I was busy on other tasks yesterday, and so only heard the news about Antonin Scalia's death from a New York Times email on my phone. Wow.

Here are a couple of articles I'm reading about him and what happens next:

From Mother Jones, eight current cases that are all but decided without Scalia's vote.

From Charlie Pierce, writing for Esquire, Sometimes, Scalia surprised the living sh*t out of me.

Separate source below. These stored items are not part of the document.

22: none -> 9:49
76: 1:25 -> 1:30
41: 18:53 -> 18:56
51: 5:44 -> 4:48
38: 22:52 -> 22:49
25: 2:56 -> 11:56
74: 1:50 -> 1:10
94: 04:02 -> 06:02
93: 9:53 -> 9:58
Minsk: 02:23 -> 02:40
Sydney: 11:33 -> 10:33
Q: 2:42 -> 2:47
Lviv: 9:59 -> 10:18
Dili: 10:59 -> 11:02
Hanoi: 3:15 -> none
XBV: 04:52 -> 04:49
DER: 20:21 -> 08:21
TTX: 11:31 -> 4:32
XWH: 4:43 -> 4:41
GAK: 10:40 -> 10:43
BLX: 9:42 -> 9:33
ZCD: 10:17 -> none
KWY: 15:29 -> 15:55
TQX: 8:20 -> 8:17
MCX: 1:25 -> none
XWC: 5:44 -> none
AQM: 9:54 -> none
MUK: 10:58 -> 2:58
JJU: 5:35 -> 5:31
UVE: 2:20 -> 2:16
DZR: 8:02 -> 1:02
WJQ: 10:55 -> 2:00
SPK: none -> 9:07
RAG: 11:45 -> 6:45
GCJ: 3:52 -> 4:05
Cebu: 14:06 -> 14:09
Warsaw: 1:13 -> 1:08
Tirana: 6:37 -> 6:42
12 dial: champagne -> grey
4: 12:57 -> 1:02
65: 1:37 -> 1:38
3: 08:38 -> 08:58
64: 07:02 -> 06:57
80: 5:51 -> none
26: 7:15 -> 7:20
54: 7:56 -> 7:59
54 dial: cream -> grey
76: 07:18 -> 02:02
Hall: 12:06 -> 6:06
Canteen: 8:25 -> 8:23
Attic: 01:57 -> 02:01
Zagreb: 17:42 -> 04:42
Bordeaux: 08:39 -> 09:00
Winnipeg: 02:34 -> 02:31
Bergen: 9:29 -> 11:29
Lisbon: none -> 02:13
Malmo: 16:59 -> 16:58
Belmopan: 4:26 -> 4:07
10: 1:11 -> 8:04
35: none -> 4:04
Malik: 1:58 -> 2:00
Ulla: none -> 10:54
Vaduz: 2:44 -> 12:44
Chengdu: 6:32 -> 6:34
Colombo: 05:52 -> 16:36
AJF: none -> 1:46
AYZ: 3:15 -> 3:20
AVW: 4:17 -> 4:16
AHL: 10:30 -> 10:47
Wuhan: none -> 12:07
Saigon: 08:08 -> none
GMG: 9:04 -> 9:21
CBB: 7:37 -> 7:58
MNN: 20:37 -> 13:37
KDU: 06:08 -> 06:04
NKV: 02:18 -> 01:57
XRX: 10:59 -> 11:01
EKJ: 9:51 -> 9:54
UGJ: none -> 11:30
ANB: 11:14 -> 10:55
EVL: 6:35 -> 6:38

From a long-time death penalty opponent, writing on the Daily Kos, Let's not twist it: My differences with Scalia were more than political. A sample quote:

Since when did adjectives like “passionate” become a good thing without context? A man who is passionate about causing pain isn’t one to celebrate. In fact, it would have been better if he’d pursued his agenda with far less passion. The “service” of a man who dedicated his career to marginalizing the already marginalized is not a service we should honor.
Jeffrey Toobin's obit for the New Yorker, which starts off with a bang:
Antonin Scalia, who died this month, after nearly three decades on the Supreme Court, devoted his professional life to making the United States a less fair, less tolerant, and less admirable democracy. Fortunately, he mostly failed.
Twitter quickly informed me that there has never been a Supreme Court confirmation that took anywhere near as long as Obama's remaining term. That many justices were appointed in election years (most recently Anthony Kennedy in 1988). But that having, essentially, a four to four tie for a while is not such a bad thing either, and arguably better -- from a progressive standpoint -- than what we've had for the past decade or so.

I find it kind of sad that Supreme Court justices generally don't retire. Maybe they love their work so much that they want to keep doing it? I hope that's why they stay, rather than because they feel compelled to die in office.


Some of the links were added after I first posted this so I could keep track of the links.


Carl said...

In the last 30 years, Burger, Brennan, Marshall, White, Blackmun, O'Connor, Souter, and Stevens all retired. Only Rehnquist and Scalia died in office.

Daughter Number Three said...

Good point, Carl. I guess I was thinking of the current justices who are well past the age most people retire (like Scalia), who seem as though they plan to die in office.

Carl said...

Not necessarily! Stevens retired at age 90!